There is oil in the food. We know oil is in our cars, plastics, and household chemicals. But do we know how much oil is in our hamburgers and fries?
It all starts at the well, where oil is pumped out, then makes its way through the refinery and specialty chemical plant, where it is processed into the fertilizers and pesticides that maintain the corn fields, which produce the unnatural feed at the cattle confined animal feeding operation (CAFO). This now becomes the “thousand cow burger” we hear about these days (and consume often). Along this journey, diesel pumps through multitudes of giant tractors and combines, airplanes dust crops, plastics is used for packaging, and semi-trucks and rail engines shift things from one place on the continent to another inside refrigerated containers. Combine this gas-guzzling carbon-spewing food machine with the displacement of natural ecosystems that would have otherwise naturally absorbed carbon outputs and the problem becomes compounded exponentially.
This is the story of how we get our food to the grocery store.
Big agriculture equals big problems and, on an industrial scale, affects the entire planet and our potential to thrive as a species indefinitely. “Worldwide food production could account for as much as 35 percent of greenhouse gas emissions,” says Eugene Cordero, climate scientist and co-author of Cool Cuisine: Taking a Bite Out of Global Warming.
The negative impacts of factory food is externalized, which makes cheap food an illusion of shady accounting—society is responsible for picking up the tab on the effects of environmental degradation (such as giant dead zones in the Gulf) and climate change (i.e.: the increase in quantity and strength of storms, desertification, etc.) caused by the industrial food system. We are paying cash out-of-pocket to support the degradation of our own habitat.
CAFO’s are producing extreme levels of methane, made worse by unnatural feed to cattle that have evolved to eat grass. Land used for intensive agriculture—such as mono-crops and CAFO’s—are displacing forests and native prairie lands, effectively eliminating valuable carbon “sinks” and sources of fresh oxygen, contaminating public waters, and destroying ecosystems.
How can we change?
“Though the problems of the world are increasingly complex, the solutions remain embarrassingly simple,” says Bill Mollison, co-founder of Permaculture. Healthy farms equal healthy people and planet. By utilizing farming practices and land use management techniques that conserve the natural ecosystem and replenish the soils, the operation itself becomes a carbon sink while simultaneously producing food.
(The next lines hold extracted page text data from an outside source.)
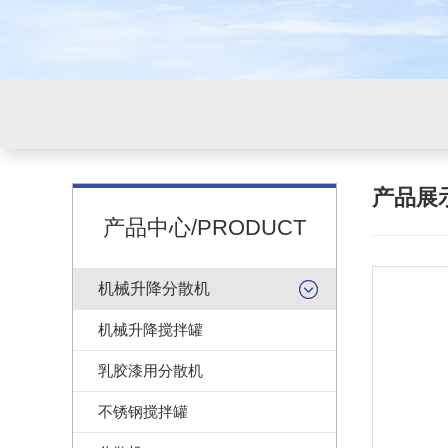
产品展
产品中心/PRODUCT
机械升降分散机
机械升降搅拌罐
乳胶漆用分散机
不锈钢搅拌罐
This is where we vote with our dollars. By choosing to purchase food that is organic, sustainably grown, local, in season, and appropriate to the local geography, we can curb many of these issues. By choosing to cut back on meat products, which take a far larger amount of energy to produce than plant products, we can do even more.
Albert Einstein noted decades ago that, "Nothing will benefit human health and increase chances for survival on earth as much as the evolution to a vegetarian diet." While full time vegetarianism may not be for everyone, incorporating vegetarian principles into your diet has huge benefits to our environment. Practicing part-time vegetarianism, such as “Meatless Mondays,” increases consciousness of what you are putting in your body and what the current food system is putting into the air and water. Only in the last 50 years have we grown accustomed to eating meat at every meal (thank you KFC and McDonalds!). Meat was typically a “special event” in the human diet.
One step further, growing your own organic food eliminates almost all of the carbon associated with food production. Of course, not everyone has the space or time to grow everything they need, but even an apartment balcony with a few potted tomato, eggplant, and pepper plants provides some of the food consumed in your household. A suburban backyard can supply most, if not all, of a typical family’s diet for much of the year.
Local food activist and writer Michael Pollan reminds us, “The single greatest lesson the garden teaches is that our relationship to the planet need not be zero-sum, and that as long as the sun still shines and people still can plan and plant, think and do, we can, if we bother to try, find ways to provide for ourselves without diminishing the world.”